At 12:20 AM 8/20/2010 +0100, Chris Withers wrote:
P.J. Eby wrote:
Ah, okay. I assume this will only work for packages that use setuptools?
Or distribute. Or pip (I assume). Anything but plain distutils, basically.
Well, the packages import setup from setuptools for all of the
above, apart from plain distutils ;-)
If you use any of those tools to do the installing, it doesn't matter
whether the package itself imports setuptools or distutils.
How do static resources returned with
pkg_resources.resource_filename and friends fare when packages are
installed in a "flat" form?
They go in the same relative location as they would in an egg, it's
just that in flat layouts everyone's files are in the same namespace.

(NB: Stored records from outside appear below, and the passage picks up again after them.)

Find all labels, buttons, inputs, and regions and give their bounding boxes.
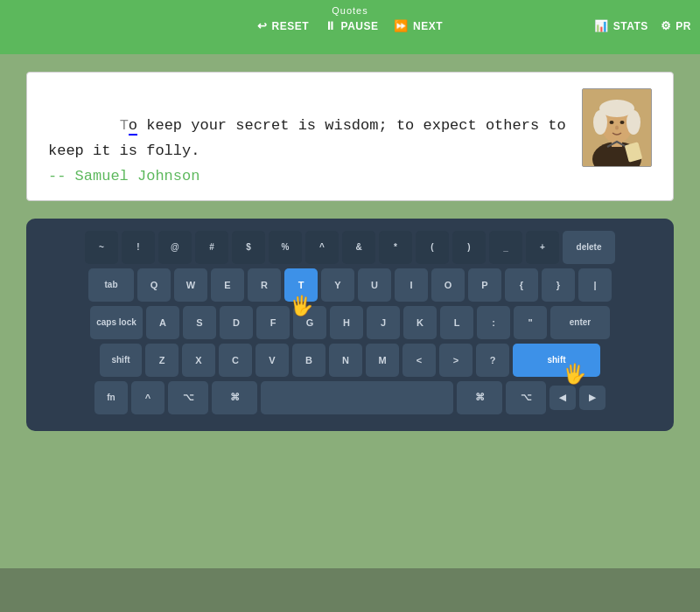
quote-author: -- Samuel Johnson <box>48 168 568 184</box>
reset-icon: ↩ <box>257 19 268 32</box>
pause-label: PAUSE <box>341 20 379 32</box>
key-m[interactable]: M <box>366 344 399 377</box>
key-o[interactable]: O <box>431 268 465 302</box>
key-star[interactable]: * <box>379 231 412 264</box>
svg-point-8 <box>620 121 625 124</box>
key-exclaim[interactable]: ! <box>122 231 155 264</box>
key-fn[interactable]: fn <box>94 381 128 414</box>
key-plus[interactable]: + <box>526 231 559 264</box>
key-caret[interactable]: ^ <box>305 231 339 264</box>
key-langle[interactable]: < <box>402 344 436 377</box>
stats-button[interactable]: 📊 STATS <box>594 19 648 32</box>
keyboard-row-2: tab Q W E R T 🖐 Y U I O P { } | <box>38 268 662 302</box>
key-w[interactable]: W <box>174 268 207 302</box>
key-shift-right[interactable]: shift 🖐 <box>513 344 600 377</box>
key-question[interactable]: ? <box>476 344 509 377</box>
keyboard-row-5: fn ^ ⌥ ⌘ ⌘ ⌥ ◀ ▶ <box>38 381 662 414</box>
key-u[interactable]: U <box>358 268 391 302</box>
key-tilde[interactable]: ~ <box>85 231 118 264</box>
key-d[interactable]: D <box>220 306 253 339</box>
quote-text: To keep your secret is wisdom; to expect… <box>48 88 568 164</box>
cursor-char: o <box>129 117 137 136</box>
key-cmd-right[interactable]: ⌘ <box>457 381 502 414</box>
key-c[interactable]: C <box>219 344 252 377</box>
svg-point-5 <box>593 110 607 135</box>
key-e[interactable]: E <box>211 268 244 302</box>
key-cmd-left[interactable]: ⌘ <box>212 381 257 414</box>
key-lparen[interactable]: ( <box>416 231 449 264</box>
key-s[interactable]: S <box>183 306 216 339</box>
key-percent[interactable]: % <box>269 231 302 264</box>
key-y[interactable]: Y <box>321 268 354 302</box>
key-space[interactable] <box>261 381 453 414</box>
main-area: To keep your secret is wisdom; to expect… <box>0 54 700 568</box>
key-pipe[interactable]: | <box>578 268 612 302</box>
svg-point-7 <box>610 121 614 124</box>
key-k[interactable]: K <box>403 306 437 339</box>
key-j[interactable]: J <box>367 306 400 339</box>
key-arrow-left[interactable]: ◀ <box>550 386 576 410</box>
pause-button[interactable]: ⏸ PAUSE <box>325 19 378 32</box>
key-opt-right[interactable]: ⌥ <box>506 381 546 414</box>
key-p[interactable]: P <box>468 268 501 302</box>
svg-point-9 <box>615 126 619 130</box>
key-dollar[interactable]: $ <box>232 231 265 264</box>
key-r[interactable]: R <box>248 268 281 302</box>
pause-icon: ⏸ <box>325 19 337 32</box>
svg-point-6 <box>626 110 640 135</box>
stats-label: STATS <box>613 20 648 32</box>
typed-text: T <box>120 117 129 134</box>
key-f[interactable]: F <box>256 306 290 339</box>
key-z[interactable]: Z <box>145 344 178 377</box>
key-at[interactable]: @ <box>158 231 192 264</box>
quote-text-area: To keep your secret is wisdom; to expect… <box>48 88 568 184</box>
key-minus[interactable]: _ <box>489 231 522 264</box>
key-shift-left[interactable]: shift <box>100 344 142 377</box>
key-ctrl[interactable]: ^ <box>131 381 164 414</box>
key-tab[interactable]: tab <box>88 268 134 302</box>
top-bar: Quotes ↩ RESET ⏸ PAUSE ⏩ NEXT 📊 STATS ⚙ … <box>0 0 700 54</box>
keyboard-row-4: shift Z X C V B N M < > ? shift 🖐 <box>38 344 662 377</box>
key-q[interactable]: Q <box>137 268 171 302</box>
key-t[interactable]: T 🖐 <box>284 268 318 302</box>
pr-button[interactable]: ⚙ PR <box>661 19 691 32</box>
key-rangle[interactable]: > <box>439 344 472 377</box>
key-g[interactable]: G <box>293 306 326 339</box>
reset-label: RESET <box>272 20 310 32</box>
reset-button[interactable]: ↩ RESET <box>257 19 309 32</box>
key-l[interactable]: L <box>440 306 473 339</box>
author-portrait <box>582 88 652 167</box>
key-rbrace[interactable]: } <box>542 268 575 302</box>
next-label: NEXT <box>413 20 443 32</box>
key-x[interactable]: X <box>182 344 215 377</box>
key-capslock[interactable]: caps lock <box>90 306 143 339</box>
key-amp[interactable]: & <box>342 231 375 264</box>
key-hash[interactable]: # <box>195 231 228 264</box>
key-b[interactable]: B <box>292 344 326 377</box>
key-a[interactable]: A <box>146 306 179 339</box>
next-button[interactable]: ⏩ NEXT <box>394 19 443 32</box>
key-rparen[interactable]: ) <box>452 231 486 264</box>
key-v[interactable]: V <box>256 344 289 377</box>
key-h[interactable]: H <box>330 306 363 339</box>
key-colon[interactable]: : <box>477 306 510 339</box>
bottom-strip <box>0 568 700 612</box>
keyboard-row-3: caps lock A S D F G H J K L : " enter <box>38 306 662 339</box>
pr-label: PR <box>676 20 691 32</box>
key-opt-left[interactable]: ⌥ <box>168 381 208 414</box>
next-icon: ⏩ <box>394 19 409 32</box>
key-arrow-right[interactable]: ▶ <box>579 386 606 410</box>
key-lbrace[interactable]: { <box>505 268 538 302</box>
top-bar-title: Quotes <box>332 5 368 16</box>
quote-box: To keep your secret is wisdom; to expect… <box>26 72 674 201</box>
keyboard-row-1: ~ ! @ # $ % ^ & * ( ) _ + delete <box>38 231 662 264</box>
key-i[interactable]: I <box>395 268 428 302</box>
key-delete[interactable]: delete <box>563 231 615 264</box>
key-enter[interactable]: enter <box>550 306 610 339</box>
stats-icon: 📊 <box>594 19 609 32</box>
portrait-svg <box>583 89 651 166</box>
gear-icon: ⚙ <box>661 19 672 32</box>
key-n[interactable]: N <box>329 344 362 377</box>
key-quote[interactable]: " <box>514 306 547 339</box>
keyboard-container: ~ ! @ # $ % ^ & * ( ) _ + delete tab Q W… <box>26 219 674 431</box>
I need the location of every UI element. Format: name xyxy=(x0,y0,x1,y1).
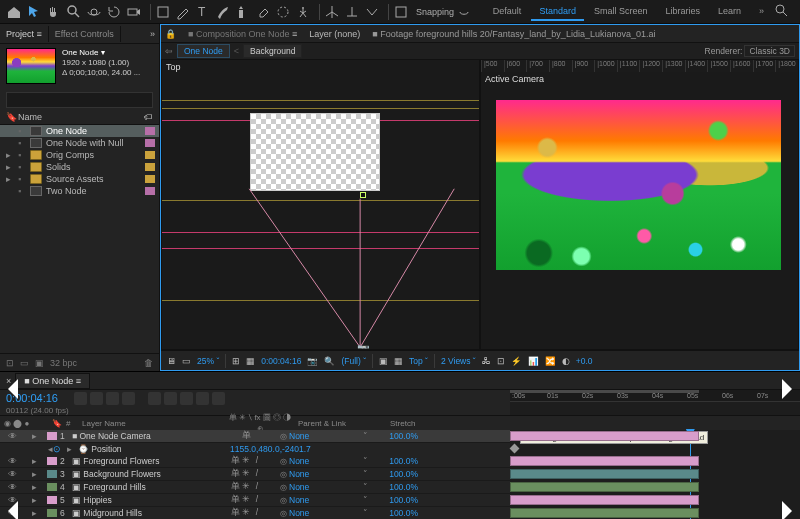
renderer-selector[interactable]: Renderer:Classic 3D xyxy=(705,46,795,56)
project-item[interactable]: ▸▪Orig Comps xyxy=(0,149,159,161)
label-color[interactable] xyxy=(47,470,57,478)
label-color[interactable] xyxy=(145,151,155,159)
layer-switches[interactable]: 单✳/ xyxy=(212,481,280,493)
selection-tool-icon[interactable] xyxy=(26,4,42,20)
label-color[interactable] xyxy=(47,457,57,465)
footage-crumb[interactable]: ■ Footage foreground hills 20/Fantasy_la… xyxy=(372,29,655,39)
project-item[interactable]: ▸▪Source Assets xyxy=(0,173,159,185)
disclosure-icon[interactable]: ▸ xyxy=(6,174,14,184)
tl-filter-icon[interactable] xyxy=(90,392,103,405)
layer-stretch[interactable]: 100.0% xyxy=(368,495,418,505)
layer-parent-dropdown[interactable]: None˅ xyxy=(280,469,368,479)
exposure-value[interactable]: +0.0 xyxy=(576,356,593,366)
label-color[interactable] xyxy=(47,509,57,517)
home-icon[interactable] xyxy=(6,4,22,20)
project-selected-name[interactable]: One Node ▾ xyxy=(62,48,140,58)
twirl-icon[interactable]: ▸ xyxy=(24,482,44,492)
layer-stretch[interactable]: 100.0% xyxy=(368,431,418,441)
view-mode-dropdown[interactable]: Top ˇ xyxy=(409,356,428,366)
zoom-tool-icon[interactable] xyxy=(66,4,82,20)
layer-parent-dropdown[interactable]: None˅ xyxy=(280,431,368,441)
timeline-tab[interactable]: ■ One Node ≡ xyxy=(15,373,90,389)
col-name-label[interactable]: Name xyxy=(18,112,42,122)
orbit-tool-icon[interactable] xyxy=(86,4,102,20)
subtab-one-node[interactable]: One Node xyxy=(177,44,230,58)
views-count-dropdown[interactable]: 2 Views ˇ xyxy=(441,356,476,366)
tl-motion-blur-icon[interactable] xyxy=(180,392,193,405)
label-color[interactable] xyxy=(145,139,155,147)
interpret-icon[interactable]: ⊡ xyxy=(6,358,14,368)
panel-overflow-icon[interactable]: » xyxy=(146,29,159,39)
project-item[interactable]: ▪One Node xyxy=(0,125,159,137)
property-value[interactable]: 1155.0,480.0,-2401.7 xyxy=(230,444,311,454)
twirl-icon[interactable]: ▸ xyxy=(24,431,44,441)
reset-exposure-icon[interactable]: ◐ xyxy=(562,356,570,366)
share-view-icon[interactable]: 🖧 xyxy=(482,356,491,366)
layer-switches[interactable]: 单✳/ xyxy=(212,468,280,480)
trash-icon[interactable]: 🗑 xyxy=(144,358,153,368)
tl-shy-icon[interactable] xyxy=(122,392,135,405)
mag-icon[interactable]: 🖥 xyxy=(167,356,176,366)
camera-icon[interactable]: 📷 xyxy=(357,343,369,350)
fast-preview-icon[interactable]: ⚡ xyxy=(511,356,522,366)
resolution-icon[interactable]: ⊞ xyxy=(232,356,240,366)
pixel-aspect-icon[interactable]: ⊡ xyxy=(497,356,505,366)
roto-tool-icon[interactable] xyxy=(275,4,291,20)
layer-switches[interactable]: 单✳/ xyxy=(212,507,280,519)
layer-parent-dropdown[interactable]: None˅ xyxy=(280,495,368,505)
workspace-small-screen[interactable]: Small Screen xyxy=(586,3,656,21)
lock-icon[interactable]: 🔒 xyxy=(165,29,176,39)
layer-row[interactable]: 👁▸3▣ Background Flowers单✳/None˅100.0% xyxy=(0,468,510,481)
layer-switches[interactable]: 单✳/ xyxy=(212,455,280,467)
next-key-icon[interactable]: ▸ xyxy=(67,444,72,454)
layer-stretch[interactable]: 100.0% xyxy=(368,482,418,492)
timeline-icon[interactable]: 📊 xyxy=(528,356,539,366)
show-snapshot-icon[interactable]: 🔍 xyxy=(324,356,335,366)
timeline-ruler[interactable]: :00s01s02s03s04s05s06s07s xyxy=(510,390,800,402)
label-color[interactable] xyxy=(145,163,155,171)
target-handle[interactable] xyxy=(360,192,366,198)
layer-crumb[interactable]: Layer (none) xyxy=(309,29,360,39)
label-color[interactable] xyxy=(145,127,155,135)
preview-time[interactable]: 0:00:04:16 xyxy=(261,356,301,366)
label-color[interactable] xyxy=(47,483,57,491)
flowchart-icon[interactable]: ⇦ xyxy=(165,46,173,56)
layer-parent-dropdown[interactable]: None˅ xyxy=(280,456,368,466)
layer-row[interactable]: 👁▸2▣ Foreground Flowers单✳/None˅100.0% xyxy=(0,455,510,468)
brush-tool-icon[interactable] xyxy=(215,4,231,20)
layer-bar[interactable] xyxy=(510,495,699,505)
project-item[interactable]: ▪One Node with Null xyxy=(0,137,159,149)
axis-world-icon[interactable] xyxy=(344,4,360,20)
snap-options-icon[interactable] xyxy=(456,4,472,20)
layer-row[interactable]: 👁▸1■ One Node Camera单None˅100.0% xyxy=(0,430,510,443)
layer-bar[interactable] xyxy=(510,508,699,518)
workspace-default[interactable]: Default xyxy=(485,3,530,21)
tag-icon[interactable]: 🔖 xyxy=(6,112,18,122)
timeline-tracks[interactable]: With single node, the camera points stra… xyxy=(510,430,800,519)
property-row[interactable]: ◂⊙▸⌚ Position1155.0,480.0,-2401.7 xyxy=(0,443,510,455)
col-type-icon[interactable]: 🏷 xyxy=(144,112,153,122)
project-item[interactable]: ▪Two Node xyxy=(0,185,159,197)
tl-graph-icon[interactable] xyxy=(196,392,209,405)
label-color[interactable] xyxy=(145,175,155,183)
layer-stretch[interactable]: 100.0% xyxy=(368,508,418,518)
layer-bar[interactable] xyxy=(510,482,699,492)
workspace-overflow-icon[interactable]: » xyxy=(751,3,772,21)
visibility-icon[interactable]: 👁 xyxy=(0,431,24,441)
twirl-icon[interactable]: ▸ xyxy=(24,495,44,505)
new-comp-icon[interactable]: ▣ xyxy=(35,358,44,368)
tl-snap-icon[interactable] xyxy=(106,392,119,405)
layer-switches[interactable]: 单 xyxy=(212,430,280,442)
twirl-icon[interactable]: ▸ xyxy=(24,456,44,466)
layer-parent-dropdown[interactable]: None˅ xyxy=(280,508,368,518)
workspace-standard[interactable]: Standard xyxy=(531,3,584,21)
clone-tool-icon[interactable] xyxy=(235,4,251,20)
tl-search-icon[interactable] xyxy=(74,392,87,405)
keyframe-icon[interactable] xyxy=(510,444,520,454)
project-tab[interactable]: Project ≡ xyxy=(0,26,49,42)
shape-tool-icon[interactable] xyxy=(155,4,171,20)
project-search-input[interactable] xyxy=(6,92,153,108)
workspace-libraries[interactable]: Libraries xyxy=(657,3,708,21)
keyframe-stopwatch-icon[interactable]: ⊙ xyxy=(53,444,61,454)
snap-checkbox[interactable] xyxy=(393,4,409,20)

Sort of a "scrambled egg", if you will. ;-)
Okay, so if we have two distributions, x.a and x.b both define
template folders called 'templates', and each has a template called
'master', what ends up on disk? what does
pkg_resources.resource_filename('x.a','templates/master') return?
It should be different to
pkg_resources.resource_filename('x.b','templates/master'), but will it be?
You seem to be confusing distributions and packages. If 'x.a' and
'x.b' are package names, then each will have its own directory
('x/a/templates' or 'x/b/templates'). If they used install_data to
specify non-package data, OTOH, it'll be mixed.
That's why the recommendation is to use package_data or
include_package_data; if both projects included their data using one
of those two setup() options, they'll be fine.